In his first book, Hoffman (Cognitive Science/Univ. of California, Irvine) emphasizes that evolution designed our perceptions “to keep us alive,” so we must take them seriously. “But it is a mistake of logic,” he writes, “to assume that if we must take our senses seriously then we are required—or even entitled—to take them literally….I explain why evolution hid objective reality and endowed us instead with an interface of objects in space and time.” What we observe is simply a virtual world delivered by our senses to help us play the game of life. Having announced this disturbing premise, the author provides a steady stream of explanations of how the brain processes perceptions.
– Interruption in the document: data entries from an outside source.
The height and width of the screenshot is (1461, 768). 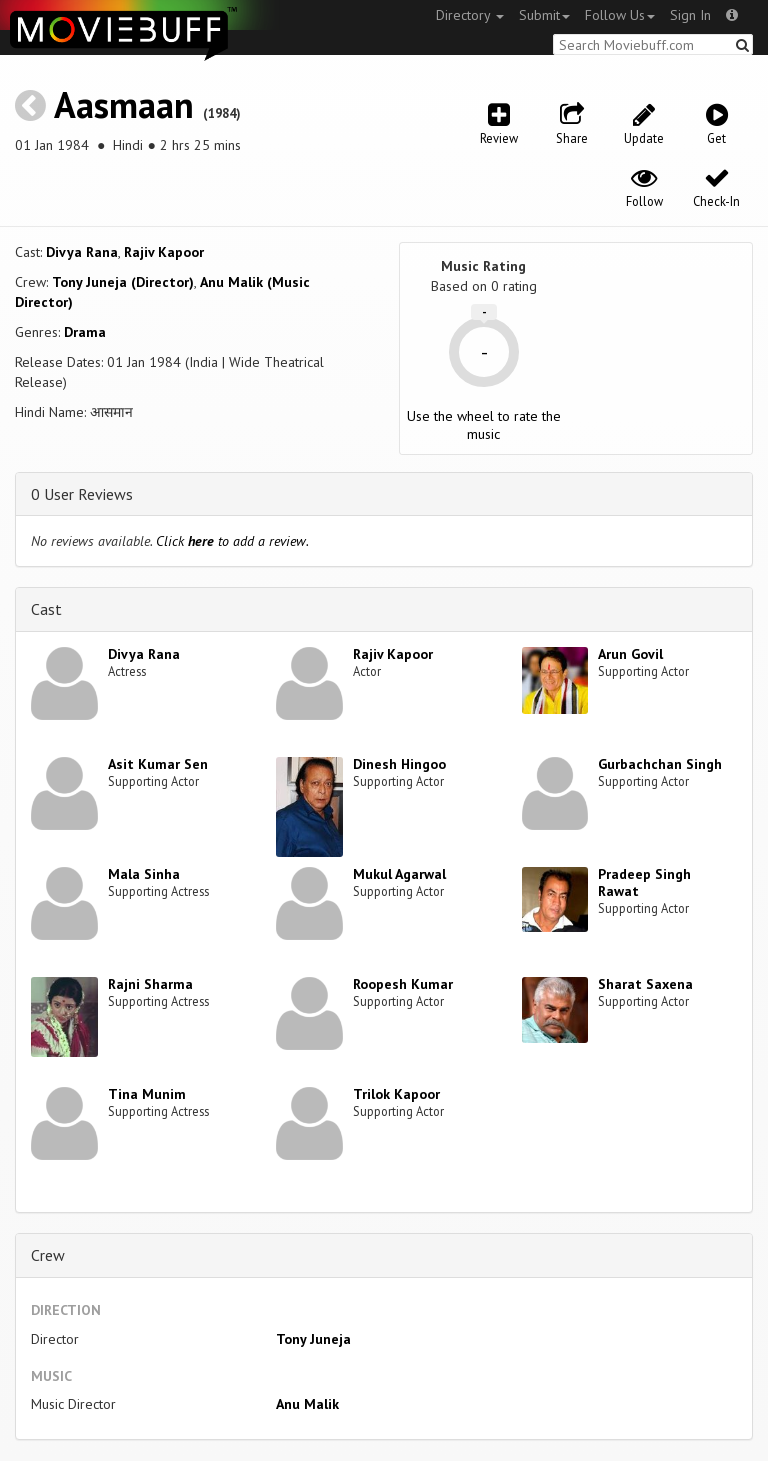 What do you see at coordinates (147, 1094) in the screenshot?
I see `Tina Munim` at bounding box center [147, 1094].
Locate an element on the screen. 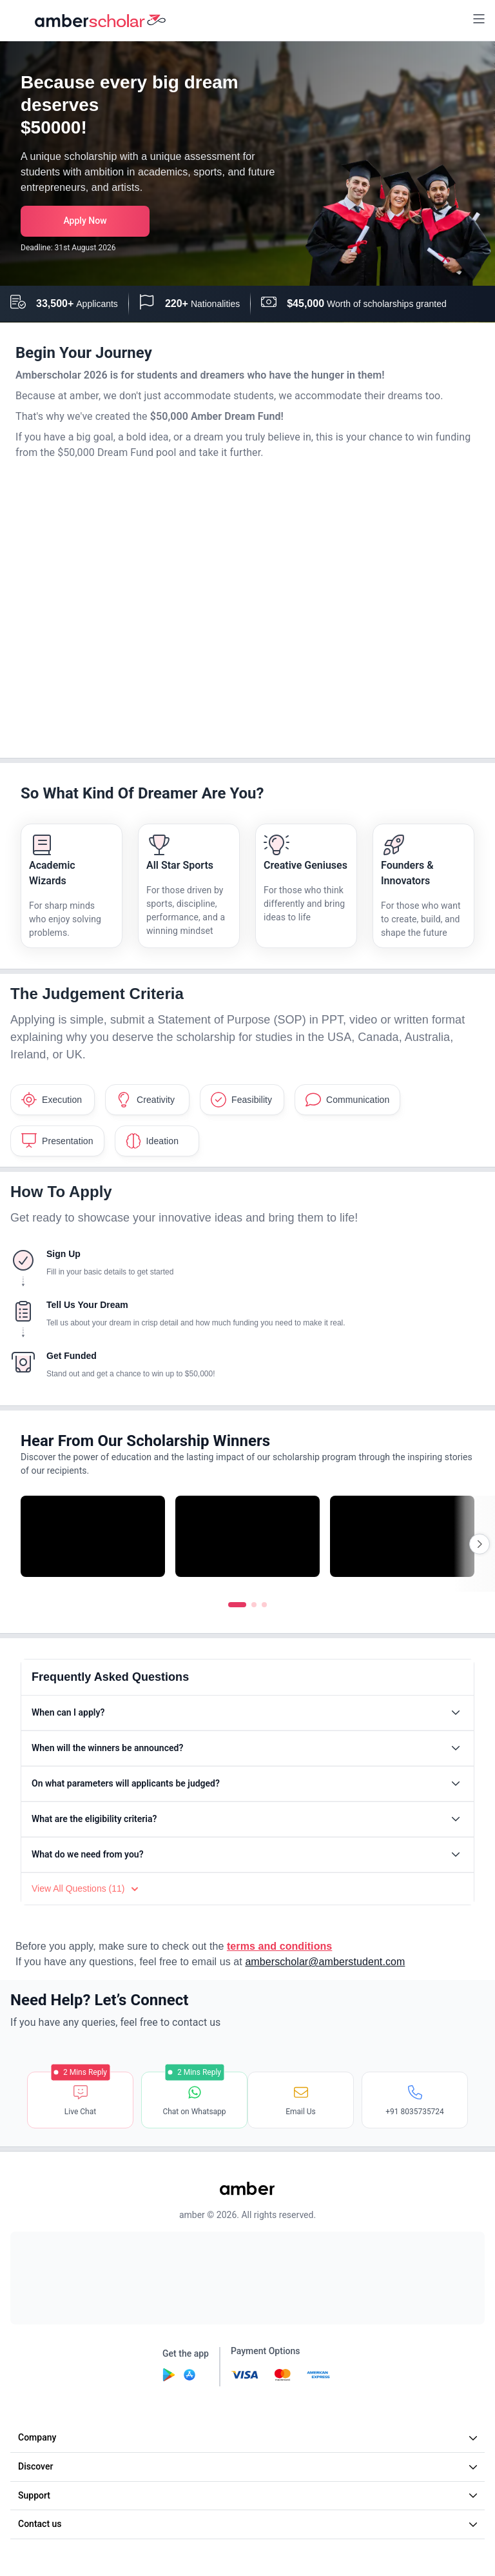 The image size is (495, 2576). [home] is located at coordinates (100, 20).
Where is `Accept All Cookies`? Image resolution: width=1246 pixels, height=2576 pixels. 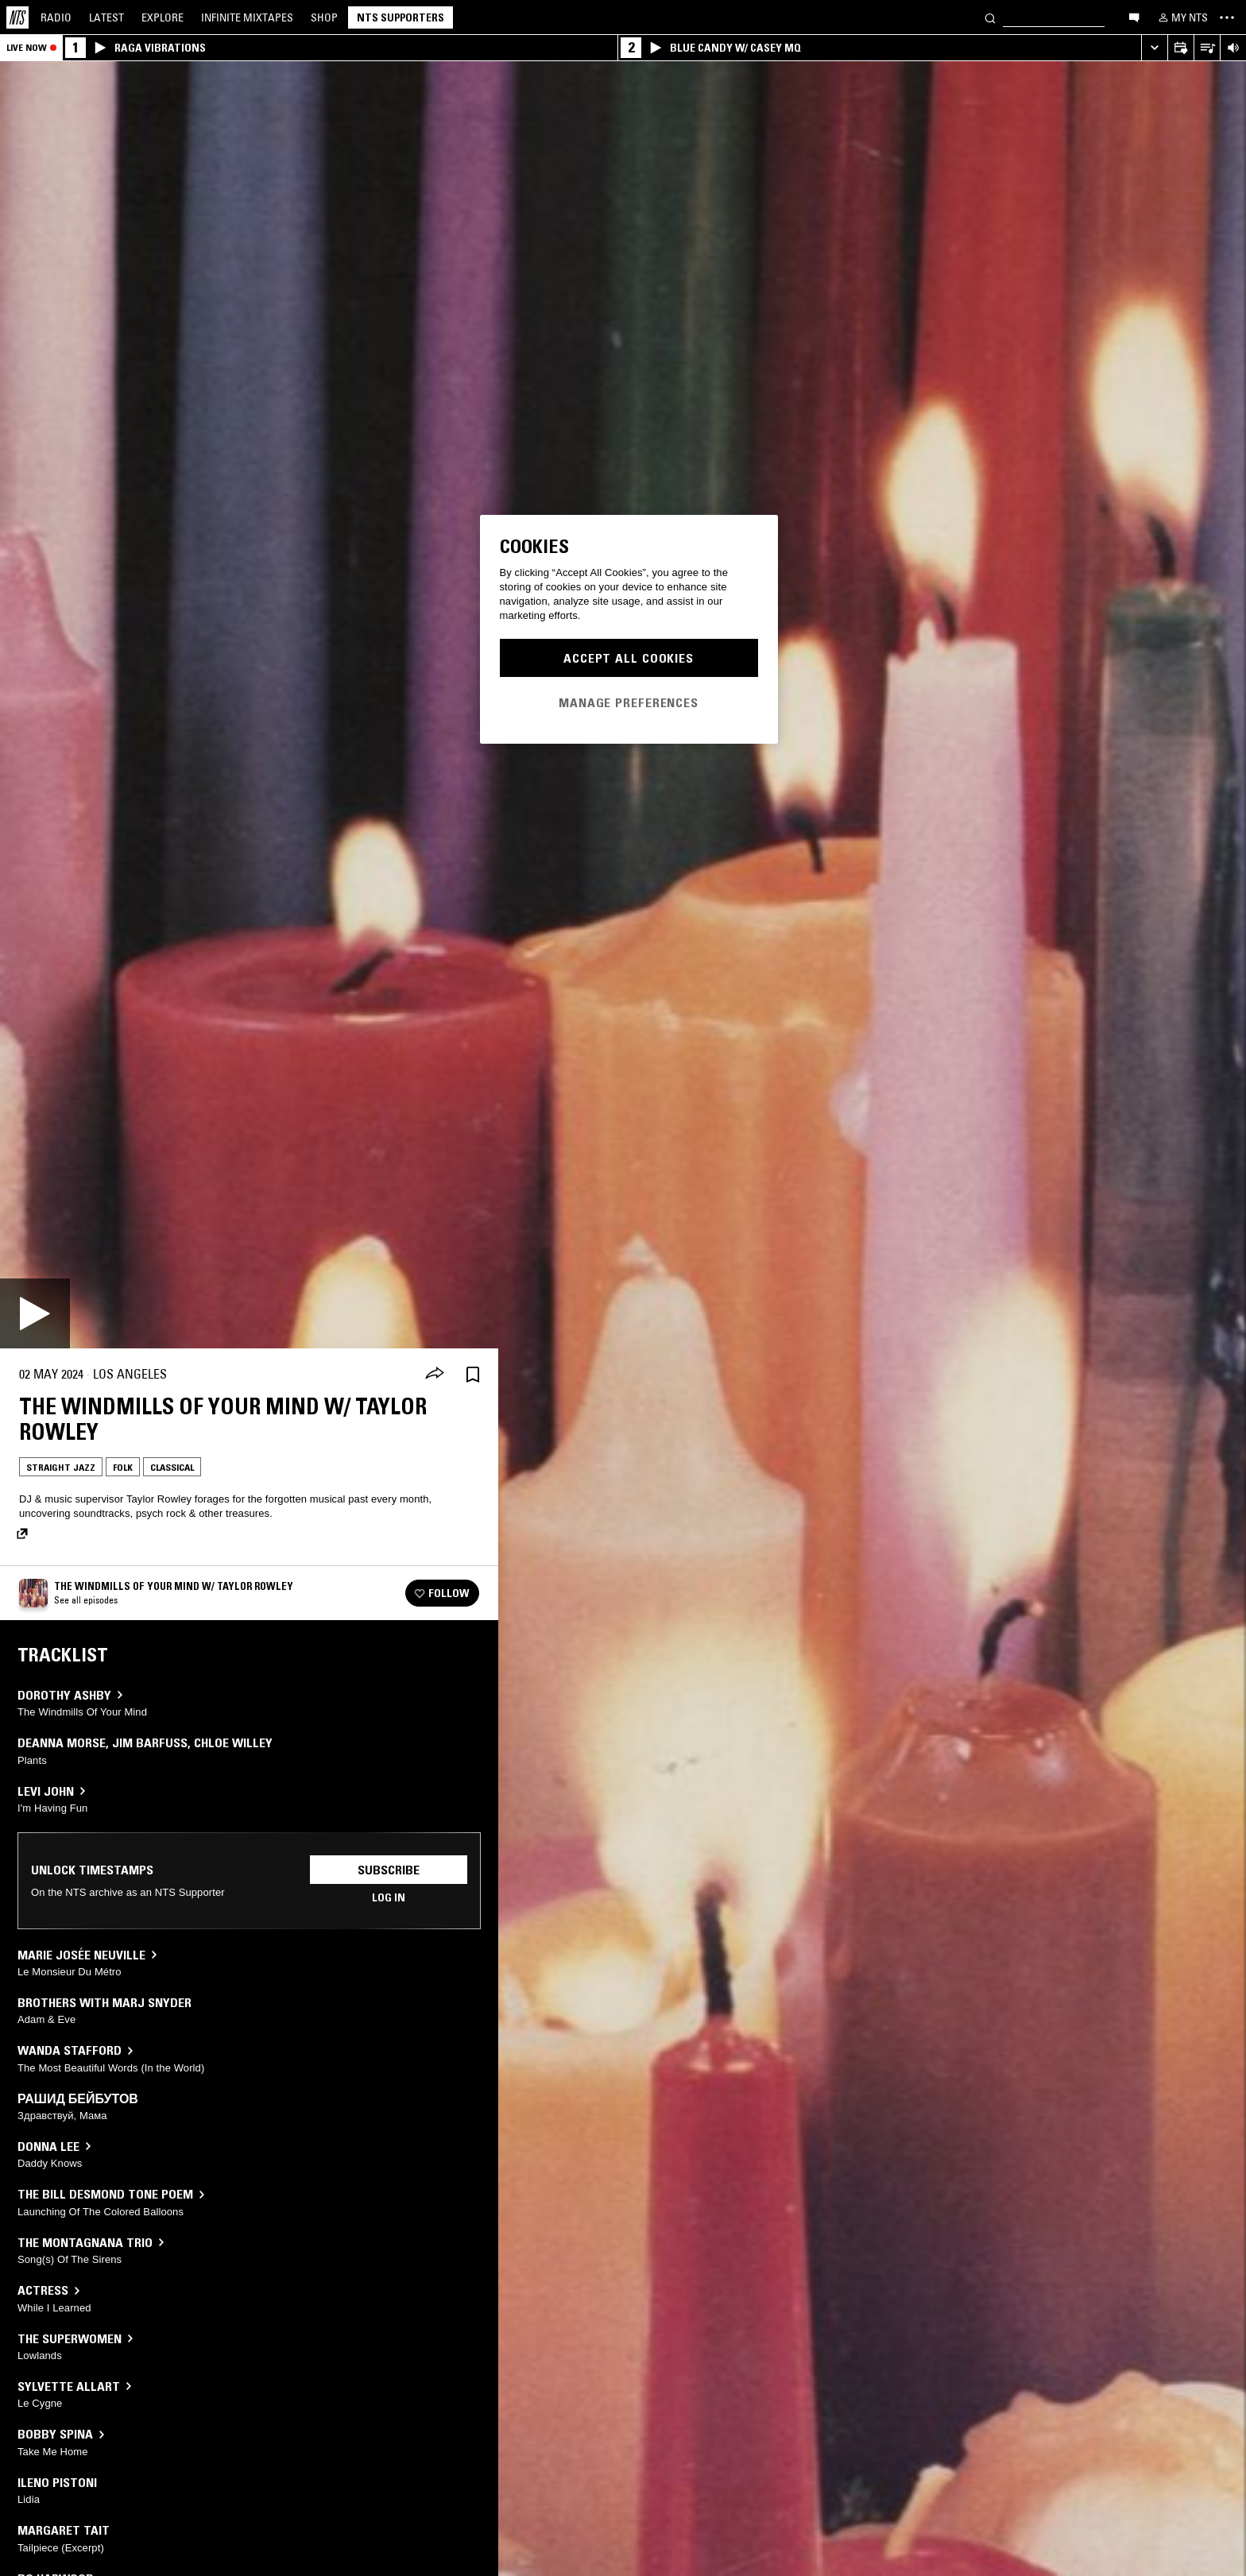 Accept All Cookies is located at coordinates (628, 658).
Observing a member of the opposite sex, we pick up dozens of sensory cues, run them through an algorithm refined by evolution to evaluate reproductive potential, and reach a conclusion. It’s not a given that the outcome—marriage, or at least children—is ideal. To those who doubt that the world we observe is simply a useful interface such as an icon for a computer text file, Hoffman suggests we look in a mirror. We see expression, flesh, hair, clothes, and other elements, often with a great deal of artificial overlay. The reality—our nature, feelings, experiences—remains hidden. Would we want it any other way? Few readers will be surprised when the author concludes with the evolution of consciousness, a subject that continues to obsess neuroscientists without producing anything more than generalities such as, “conscious experiences are tightly correlated with specific patterns of activity in neural circuits. But no scientific theory that starts with neural circuitry has been able to explain the origin of consciousness.”
A dense, lucid, and often unsettling exploration of how our brains interpret the world.